Didier BOROWSKI: Jerome Powell will succeed Janet Yellen in February 2018. He was the candidate of continuity with the Bernanke/Yellen era. Appointed at the Fed in 2012, Powell has consistently supported the monetary policy decisions since then. Like his two predecessors, he thinks that the equilibrium interest rate has fallen and that inflation is not threatening in the short term. Conversely, unlike them or John Taylor, Powell is not an economist. Unlike the latter, he does not favor rigid rules of monetary policy. These two characteristics played in his favor. His reputation for pragmatism and his experience in the bank probably ended up convincing Donald Trump that he is the man for the job.

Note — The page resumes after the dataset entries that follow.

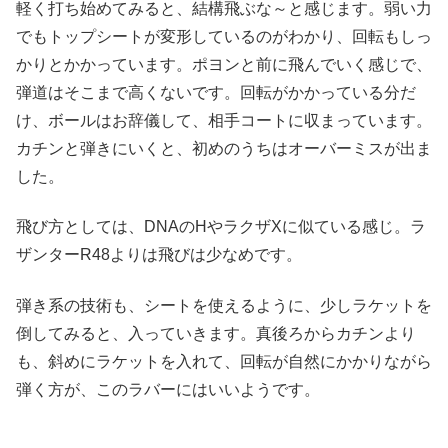
軽く打ち始めてみると、結構飛ぶな～と感じます。弱い力
でもトップシートが変形しているのがわかり、回転もしっ
かりとかかっています。ポヨンと前に飛んでいく感じで、
弾道はそこまで高くないです。回転がかかっている分だ
け、ボールはお辞儀して、相手コートに収まっています。
カチンと弾きにいくと、初めのうちはオーバーミスが出ま
した。
飛び方としては、DNAのHやラクザXに似ている感じ。ラ
ザンターR48よりは飛びは少なめです。
弾き系の技術も、シートを使えるように、少しラケットを
倒してみると、入っていきます。真後ろからカチンより
も、斜めにラケットを入れて、回転が自然にかかりながら
弾く方が、このラバーにはいいようです。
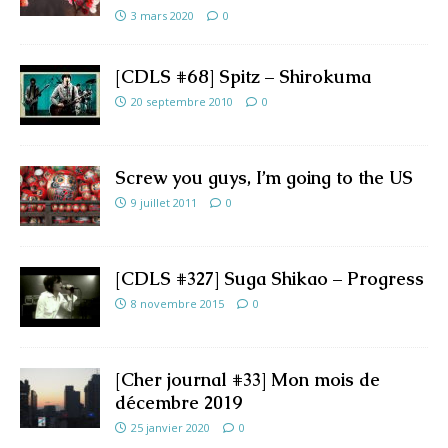
3 mars 2020
0
[CDLS #68] Spitz – Shirokuma
20 septembre 2010
0
Screw you guys, I’m going to the US
9 juillet 2011
0
[CDLS #327] Suga Shikao – Progress
8 novembre 2015
0
[Cher journal #33] Mon mois de
décembre 2019
25 janvier 2020
0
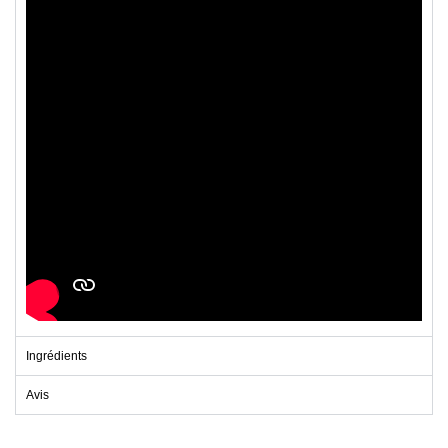
Ingrédients
Avis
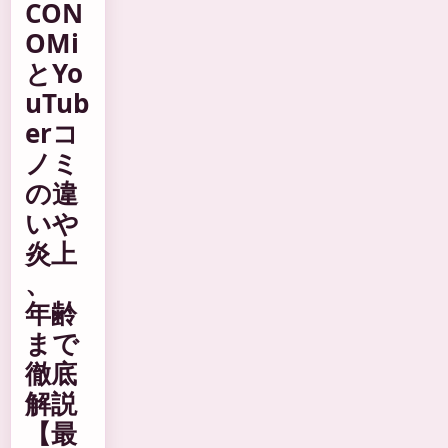
CON
OMi
とYo
uTub
erコ
ノミ
の違
いや
炎上
、
年齢
まで
徹底
解説
【最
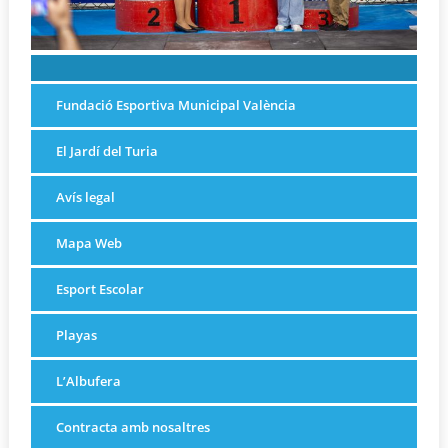
Fundació Esportiva Municipal València
El Jardí del Turia
Avís legal
Mapa Web
Esport Escolar
Playas
L’Albufera
Contracta amb nosaltres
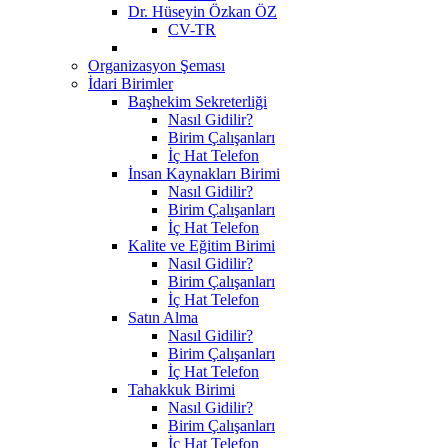
Dr. Hüseyin Özkan ÖZ
CV-TR
Organizasyon Şeması
İdari Birimler
Başhekim Sekreterliği
Nasıl Gidilir?
Birim Çalışanları
İç Hat Telefon
İnsan Kaynakları Birimi
Nasıl Gidilir?
Birim Çalışanları
İç Hat Telefon
Kalite ve Eğitim Birimi
Nasıl Gidilir?
Birim Çalışanları
İç Hat Telefon
Satın Alma
Nasıl Gidilir?
Birim Çalışanları
İç Hat Telefon
Tahakkuk Birimi
Nasıl Gidilir?
Birim Çalışanları
İç Hat Telefon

At a time when the tax reform is becoming more precise, the appointment of a moderate republican also appears as a pledge given by Trump to the moderates of his camp that he needs to pass tax cuts. In addition, Powell is measured when it comes to financial regulation, certainly favorable to a relaxation of the latter but not prone to upheaval. Finally, it should be noted that Powell gives an important role to the evolution of monetary and financial conditions (US dollar, long-term bond yields, credit spreads, and equity markets). It turns out that the Fed’s “reaction function” will remain flexible and its action opportunistic. So if an expansionary fiscal policy calls for a rebalancing of the policy mix, with less monetary accommodation, it will be small steps. The risk of a rise in the US dollar and long rates requires proceeding with caution.